Kebetulan sore itu Galih, kawan lama Misbah yang seorang Kristen dan berprofesi sebagai kurir paket, bertandang ke rumah Misbah, mengantarkan paket pesanannya. Karena paket Misbah adalah paket terakhir yang harus dia antar, maka Misbah pun meminta agar Galih nggak segera pulang. Sekadar buat ngobrol ngalur-ngidul seputar hidup yang udah mereka lalui. Sampai akhirnya, tanpa disangka, Galih justru memancing obrolan ke tema yang sangat sensitif; fenomena mabuk agama yang terjadi di kalangan umat Islam negeri ini.
“Landasan hukum umat Islam kayaknya sekarang ketambahan satu, ya? Semula, kan, ada empat; Al-Quran, Hadis, Ijma, sama Qiyas. Nah, sekarang ketambahan satu lagi, yaitu cocokologi. Ilmu othak-athik gathuk.” Seloroh Galih
“Wah, bercanda ya bercanda tho, Lih. Tapi mbok ya jangan ngejek agama saya gitu.” Respon Misbah sedikit tersinggung.
“Loh, saya nggak ngejek, Mis. Gini, kamu udah lihat yang viral terbaru belum? Masak iya klepon dibilang jajanan nggak islami. Waneh banget og kaummu itu,” Galih nggak bisa menahan tawa pas berkata demikian. Sementara wajah Misbah tampak memerah.
“Itu bukan yang pertama kali. Sebelumnya ada penceramah yang bilang kalau lagu “Balonku ada lima” sama “Naik ke puncak gunung” itu lagunya misionaris Nasrani buat menyesatkan umat Islam.” Lanjut Galih semakin bersemangat. “Dan kayaknya umat Islam sekarang lebih percaya sama hukum cocokologi ketimbang empat hukum utamanya.”
“Cukup, Lih!” Misbah pun muntab juga akhirnya. “Tahu apa kamu soal agamaku?”
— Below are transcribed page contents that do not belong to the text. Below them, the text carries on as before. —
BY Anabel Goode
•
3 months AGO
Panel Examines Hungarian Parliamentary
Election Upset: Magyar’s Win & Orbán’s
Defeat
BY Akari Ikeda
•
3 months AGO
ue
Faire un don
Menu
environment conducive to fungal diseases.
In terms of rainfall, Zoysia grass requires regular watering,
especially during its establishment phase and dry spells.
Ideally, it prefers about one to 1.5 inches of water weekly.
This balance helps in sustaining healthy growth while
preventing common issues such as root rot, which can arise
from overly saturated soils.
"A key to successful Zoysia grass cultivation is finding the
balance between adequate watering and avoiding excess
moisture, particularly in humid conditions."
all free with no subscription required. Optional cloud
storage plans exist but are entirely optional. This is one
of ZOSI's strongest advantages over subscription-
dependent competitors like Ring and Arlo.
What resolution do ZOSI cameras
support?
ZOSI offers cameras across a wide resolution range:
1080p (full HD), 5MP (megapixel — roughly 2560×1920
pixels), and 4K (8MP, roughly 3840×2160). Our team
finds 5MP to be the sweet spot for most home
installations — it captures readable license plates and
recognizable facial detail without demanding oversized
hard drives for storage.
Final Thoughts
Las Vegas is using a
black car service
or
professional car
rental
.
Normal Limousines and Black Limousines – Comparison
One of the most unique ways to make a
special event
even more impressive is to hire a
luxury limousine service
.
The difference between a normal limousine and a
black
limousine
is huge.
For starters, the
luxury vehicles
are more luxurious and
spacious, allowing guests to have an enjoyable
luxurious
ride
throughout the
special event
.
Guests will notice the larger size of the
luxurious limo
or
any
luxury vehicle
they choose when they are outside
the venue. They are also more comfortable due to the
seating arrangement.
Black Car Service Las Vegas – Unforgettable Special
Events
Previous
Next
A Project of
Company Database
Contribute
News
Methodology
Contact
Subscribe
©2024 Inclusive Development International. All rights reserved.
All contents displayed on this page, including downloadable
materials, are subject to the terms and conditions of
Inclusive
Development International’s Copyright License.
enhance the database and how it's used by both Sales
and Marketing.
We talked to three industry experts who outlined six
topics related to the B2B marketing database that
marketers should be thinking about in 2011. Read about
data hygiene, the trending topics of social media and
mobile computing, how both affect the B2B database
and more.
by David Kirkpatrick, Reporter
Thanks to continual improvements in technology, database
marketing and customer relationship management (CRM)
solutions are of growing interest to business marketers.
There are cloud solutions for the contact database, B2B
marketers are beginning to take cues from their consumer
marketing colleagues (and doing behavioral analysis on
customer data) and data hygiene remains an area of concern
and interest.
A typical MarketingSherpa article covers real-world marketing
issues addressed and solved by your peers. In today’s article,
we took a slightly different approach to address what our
“Emang kamu tahu apa juga soal agamamu sendiri?”
Mendapat serangan balik macam itu, Misbah malah gelagapan.
“Mis, sekarang saya tanya. Gimana kriteria agar disebut islami dalam agamamu?” Melihat Misbah hanya diam, Galih pun melanjutkan ucapannya, “Sebab nyatanya, sekarang yang kelihatan di kalian itu cuma kuantitas sebagai muslim. Tapi kualitas sebagai Islamnya kosong. Istilahnya Ernest Renan dan Muhammad Abduh, saya hanya melihat muslim, tapi tidak melihat Islam. Ah pastinya kamu udah sering denger quote legendaris itu, tho?”
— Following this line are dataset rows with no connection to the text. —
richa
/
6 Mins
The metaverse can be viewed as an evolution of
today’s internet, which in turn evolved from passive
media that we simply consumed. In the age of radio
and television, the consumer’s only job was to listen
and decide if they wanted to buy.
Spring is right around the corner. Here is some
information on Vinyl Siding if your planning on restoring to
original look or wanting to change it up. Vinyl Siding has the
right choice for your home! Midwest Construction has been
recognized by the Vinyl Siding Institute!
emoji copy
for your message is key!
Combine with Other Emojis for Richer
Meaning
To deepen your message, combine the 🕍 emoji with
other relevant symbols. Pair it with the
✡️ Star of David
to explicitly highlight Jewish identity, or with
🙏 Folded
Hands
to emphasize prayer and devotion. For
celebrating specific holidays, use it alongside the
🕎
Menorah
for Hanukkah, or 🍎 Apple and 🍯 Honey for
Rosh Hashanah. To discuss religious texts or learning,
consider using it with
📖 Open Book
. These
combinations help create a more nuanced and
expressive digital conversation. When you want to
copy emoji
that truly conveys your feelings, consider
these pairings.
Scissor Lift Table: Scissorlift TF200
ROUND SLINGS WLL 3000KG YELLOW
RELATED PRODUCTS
“Kayaknya emang bener apa yang dibilang Galih itu, Mis.” Kang Salim menghampiri keduanya yang kelihatan semakin bersitegang di cangkrung bambu depan rumah.
“Loh, Kang? Bukannya belain agama sendiri malah belain agama orang lain.”
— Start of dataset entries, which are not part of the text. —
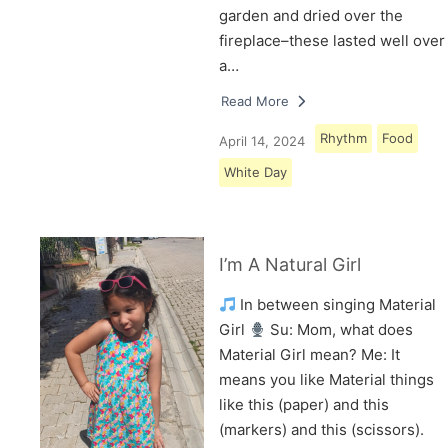
garden and dried over the
fireplace–these lasted well over
a…
Read More
Rhythm
Food
April 14, 2024
White Day
I’m A Natural Girl
In between singing Material
Girl
Su: Mom, what does
Material Girl mean? Me: It
means you like Material things
like this (paper) and this
(markers) and this (scissors).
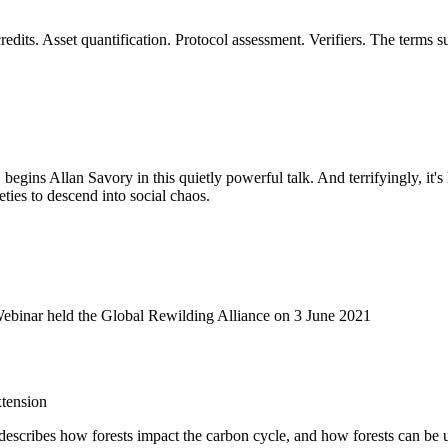
dits. Asset quantification. Protocol assessment. Verifiers. The terms 
, begins Allan Savory in this quietly powerful talk. And terrifyingly, it'
eties to descend into social chaos.
Webinar held the Global Rewilding Alliance on 3 June 2021
tension
It describes how forests impact the carbon cycle, and how forests can be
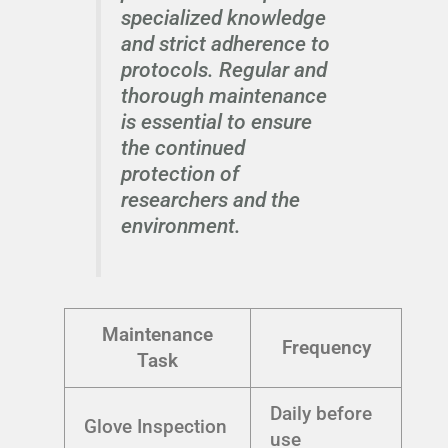
specialized knowledge
and strict adherence to
protocols. Regular and
thorough maintenance
is essential to ensure
the continued
protection of
researchers and the
environment.
Maintenance
Frequency
Task
Daily before
Glove Inspection
use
“Faktanya emang banyak orang yang ngakunya muslim dan ngerasa paling islami dibanding yang lain, tapi sama sekali nggak mencerminkan nilai-nilai ke-Islaman. Contoh, respons kamu ke Galih itu saja udah nggak islami. Kalau kamu ngerasa jadi muslim yang juga islami, harusnya kamu membantah argumen Galih “bi al-hikmah”, dengan cara paling halus. Itulah hakikat Islam seperti yang disebut dalam Al-Quran. Bukan sambil marah-marah. Berdebat saja harus dengan etika yang baik kok. “Wa jadilhum bi al-lati hiya ahsan.””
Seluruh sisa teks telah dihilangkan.